If you look back in history, the so-called "WordPress hacks" in the news had
nothing to do with a flaw in WordPress. What actually happened was, like in
the case of the Media Temple hack, the hacker got access to the MySQL database
and obviously all the blog data stored in MySQL was vulnerable. There was
never any indication that WordPress was the attack vector when all those big
hosts were affected. So what can you learn from that? Don't use shared
hosting. Shared hosting was never that reliable in the first place. From my
perspective, the shift to VPS was a big leap forward in terms of uptime for
most websites/blogs.

Another big problem was the "timthumb" plugin. But from 2004 onward, that was
really the only plugin that caused widespread problems for WordPress blogs, as
far as I can remember. Yes, some plugins are dangerous and maybe you want a
service like sucuri.net if you're really concerned about bad plugins. But bad
plugins are rare, IMO.

Also weak passwords, again not a WordPress-specific problem. People using FTP
carelessly, I bet that's the issue most of the time.

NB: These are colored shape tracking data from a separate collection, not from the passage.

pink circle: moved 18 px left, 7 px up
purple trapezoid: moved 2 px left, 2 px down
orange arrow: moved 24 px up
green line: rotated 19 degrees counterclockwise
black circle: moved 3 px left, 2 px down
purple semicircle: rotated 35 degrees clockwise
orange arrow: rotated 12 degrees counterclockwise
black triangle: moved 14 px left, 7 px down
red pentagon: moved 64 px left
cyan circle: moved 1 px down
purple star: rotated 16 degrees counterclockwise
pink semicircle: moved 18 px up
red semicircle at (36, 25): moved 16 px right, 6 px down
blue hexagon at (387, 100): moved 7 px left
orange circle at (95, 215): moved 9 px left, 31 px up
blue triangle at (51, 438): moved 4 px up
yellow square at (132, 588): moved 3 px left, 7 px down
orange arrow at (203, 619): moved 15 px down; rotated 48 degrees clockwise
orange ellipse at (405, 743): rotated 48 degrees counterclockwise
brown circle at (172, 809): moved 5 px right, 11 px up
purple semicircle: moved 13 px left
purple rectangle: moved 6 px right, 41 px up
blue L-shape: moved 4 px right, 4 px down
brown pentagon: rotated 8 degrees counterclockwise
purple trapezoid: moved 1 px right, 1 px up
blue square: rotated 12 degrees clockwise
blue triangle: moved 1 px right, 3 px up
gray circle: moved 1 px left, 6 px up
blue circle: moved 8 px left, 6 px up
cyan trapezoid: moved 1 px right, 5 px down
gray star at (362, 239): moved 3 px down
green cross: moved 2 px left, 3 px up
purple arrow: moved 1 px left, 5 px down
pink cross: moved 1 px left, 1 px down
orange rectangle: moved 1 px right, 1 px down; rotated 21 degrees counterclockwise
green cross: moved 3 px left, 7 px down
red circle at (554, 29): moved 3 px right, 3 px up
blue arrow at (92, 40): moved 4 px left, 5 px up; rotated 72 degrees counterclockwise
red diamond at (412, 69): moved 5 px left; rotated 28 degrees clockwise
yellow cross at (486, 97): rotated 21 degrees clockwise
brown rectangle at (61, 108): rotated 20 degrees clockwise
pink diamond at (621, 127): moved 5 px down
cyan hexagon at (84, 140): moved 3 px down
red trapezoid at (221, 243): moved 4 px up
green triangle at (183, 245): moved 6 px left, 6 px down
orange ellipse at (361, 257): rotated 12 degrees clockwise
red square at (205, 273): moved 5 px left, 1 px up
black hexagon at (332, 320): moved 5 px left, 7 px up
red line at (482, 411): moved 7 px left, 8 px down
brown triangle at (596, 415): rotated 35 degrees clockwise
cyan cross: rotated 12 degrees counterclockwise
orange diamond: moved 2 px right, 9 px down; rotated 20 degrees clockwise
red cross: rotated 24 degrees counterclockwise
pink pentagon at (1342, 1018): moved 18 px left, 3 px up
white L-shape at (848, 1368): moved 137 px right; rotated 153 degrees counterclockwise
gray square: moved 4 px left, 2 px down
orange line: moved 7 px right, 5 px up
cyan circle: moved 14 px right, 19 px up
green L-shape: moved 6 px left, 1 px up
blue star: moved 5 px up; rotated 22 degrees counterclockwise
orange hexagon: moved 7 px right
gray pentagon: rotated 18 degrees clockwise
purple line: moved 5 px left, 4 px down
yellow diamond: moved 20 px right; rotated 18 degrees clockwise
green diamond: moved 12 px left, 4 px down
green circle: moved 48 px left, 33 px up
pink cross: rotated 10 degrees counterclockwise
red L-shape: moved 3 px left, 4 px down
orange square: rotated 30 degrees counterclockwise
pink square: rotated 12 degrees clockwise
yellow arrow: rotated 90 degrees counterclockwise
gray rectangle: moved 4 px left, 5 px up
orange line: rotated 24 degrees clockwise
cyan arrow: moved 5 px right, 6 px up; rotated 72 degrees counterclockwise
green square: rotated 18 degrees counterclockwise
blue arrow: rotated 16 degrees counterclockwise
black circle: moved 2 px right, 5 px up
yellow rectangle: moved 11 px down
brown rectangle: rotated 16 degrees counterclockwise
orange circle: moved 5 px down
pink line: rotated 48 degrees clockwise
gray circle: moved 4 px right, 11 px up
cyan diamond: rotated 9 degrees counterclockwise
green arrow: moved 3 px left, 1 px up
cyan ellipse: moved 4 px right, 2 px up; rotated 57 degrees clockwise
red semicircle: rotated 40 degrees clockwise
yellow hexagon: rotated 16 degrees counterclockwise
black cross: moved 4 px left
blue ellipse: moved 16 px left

I'm not saying security is easy, I'm just saying WordPress is generally not
the culprit. If there was ever any major hack that made the mainstream news
that I missed, please post the link.

------
fsk
1\. Apply all the security updates and patches as they come out. It's
literally just one click.

2\. Don't to get too fancy with too much customization (writing your own
plugins, weird post types).

3\. Using a less mature blogging engine has its own problems. Rolling your own
blog engine is nuts.

4\. You can find someone to write a wordpress theme for you pretty cheaply.

5\. There's a reason so many websites run on wordpress.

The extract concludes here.